What you should do: The whole listing should come back exactly as written, except for the pictures.

========================================

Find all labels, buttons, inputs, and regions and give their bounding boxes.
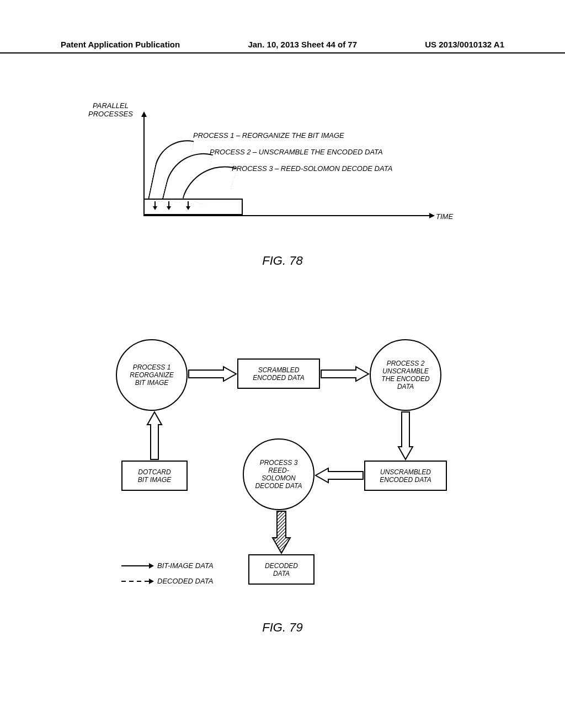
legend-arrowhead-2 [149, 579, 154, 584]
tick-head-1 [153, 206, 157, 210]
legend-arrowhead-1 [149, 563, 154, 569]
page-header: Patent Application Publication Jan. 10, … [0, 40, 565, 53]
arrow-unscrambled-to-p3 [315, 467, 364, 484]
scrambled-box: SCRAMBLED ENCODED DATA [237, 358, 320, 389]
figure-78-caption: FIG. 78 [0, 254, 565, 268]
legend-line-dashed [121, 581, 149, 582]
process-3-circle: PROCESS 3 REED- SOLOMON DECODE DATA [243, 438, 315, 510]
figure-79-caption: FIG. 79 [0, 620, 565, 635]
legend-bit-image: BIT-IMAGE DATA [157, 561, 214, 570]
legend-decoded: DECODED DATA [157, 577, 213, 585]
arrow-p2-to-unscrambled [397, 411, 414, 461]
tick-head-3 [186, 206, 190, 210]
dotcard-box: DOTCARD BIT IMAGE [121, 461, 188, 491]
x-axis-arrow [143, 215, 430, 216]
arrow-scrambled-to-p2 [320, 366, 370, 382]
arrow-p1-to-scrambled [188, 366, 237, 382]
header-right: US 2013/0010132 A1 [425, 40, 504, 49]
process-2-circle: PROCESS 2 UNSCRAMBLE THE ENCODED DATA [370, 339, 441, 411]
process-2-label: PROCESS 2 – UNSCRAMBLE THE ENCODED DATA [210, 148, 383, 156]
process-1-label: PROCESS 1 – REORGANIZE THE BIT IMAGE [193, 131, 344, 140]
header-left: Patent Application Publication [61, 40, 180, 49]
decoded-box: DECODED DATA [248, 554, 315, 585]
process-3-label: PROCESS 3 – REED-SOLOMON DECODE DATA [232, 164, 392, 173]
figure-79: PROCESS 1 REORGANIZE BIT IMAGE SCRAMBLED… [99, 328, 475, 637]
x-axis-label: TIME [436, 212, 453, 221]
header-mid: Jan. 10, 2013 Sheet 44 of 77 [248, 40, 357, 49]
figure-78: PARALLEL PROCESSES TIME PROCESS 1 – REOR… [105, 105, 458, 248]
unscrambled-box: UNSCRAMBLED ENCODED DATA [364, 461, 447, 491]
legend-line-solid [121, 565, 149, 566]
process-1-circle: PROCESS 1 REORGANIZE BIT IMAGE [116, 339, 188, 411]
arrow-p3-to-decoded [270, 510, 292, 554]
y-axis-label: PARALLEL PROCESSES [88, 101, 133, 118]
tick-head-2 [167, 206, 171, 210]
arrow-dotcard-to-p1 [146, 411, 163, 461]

========================================

Written response:
Find all labels, buttons, inputs, and regions and give their bounding boxes.
legend-arrowhead-2 [149, 579, 154, 584]
tick-head-1 [153, 206, 157, 210]
legend-arrowhead-1 [149, 563, 154, 569]
page-header: Patent Application Publication Jan. 10, … [0, 40, 565, 53]
arrow-unscrambled-to-p3 [315, 467, 364, 484]
scrambled-box: SCRAMBLED ENCODED DATA [237, 358, 320, 389]
figure-78-caption: FIG. 78 [0, 254, 565, 268]
legend-line-dashed [121, 581, 149, 582]
process-3-circle: PROCESS 3 REED- SOLOMON DECODE DATA [243, 438, 315, 510]
figure-79-caption: FIG. 79 [0, 620, 565, 635]
legend-bit-image: BIT-IMAGE DATA [157, 561, 214, 570]
legend-decoded: DECODED DATA [157, 577, 213, 585]
arrow-p2-to-unscrambled [397, 411, 414, 461]
tick-head-3 [186, 206, 190, 210]
dotcard-box: DOTCARD BIT IMAGE [121, 461, 188, 491]
x-axis-arrow [143, 215, 430, 216]
arrow-scrambled-to-p2 [320, 366, 370, 382]
arrow-p1-to-scrambled [188, 366, 237, 382]
header-right: US 2013/0010132 A1 [425, 40, 504, 49]
process-2-circle: PROCESS 2 UNSCRAMBLE THE ENCODED DATA [370, 339, 441, 411]
process-2-label: PROCESS 2 – UNSCRAMBLE THE ENCODED DATA [210, 148, 383, 156]
process-1-label: PROCESS 1 – REORGANIZE THE BIT IMAGE [193, 131, 344, 140]
header-left: Patent Application Publication [61, 40, 180, 49]
decoded-box: DECODED DATA [248, 554, 315, 585]
process-3-label: PROCESS 3 – REED-SOLOMON DECODE DATA [232, 164, 392, 173]
figure-79: PROCESS 1 REORGANIZE BIT IMAGE SCRAMBLED… [99, 328, 475, 637]
x-axis-label: TIME [436, 212, 453, 221]
header-mid: Jan. 10, 2013 Sheet 44 of 77 [248, 40, 357, 49]
figure-78: PARALLEL PROCESSES TIME PROCESS 1 – REOR… [105, 105, 458, 248]
unscrambled-box: UNSCRAMBLED ENCODED DATA [364, 461, 447, 491]
legend-line-solid [121, 565, 149, 566]
process-1-circle: PROCESS 1 REORGANIZE BIT IMAGE [116, 339, 188, 411]
arrow-p3-to-decoded [270, 510, 292, 554]
y-axis-label: PARALLEL PROCESSES [88, 101, 133, 118]
tick-head-2 [167, 206, 171, 210]
arrow-dotcard-to-p1 [146, 411, 163, 461]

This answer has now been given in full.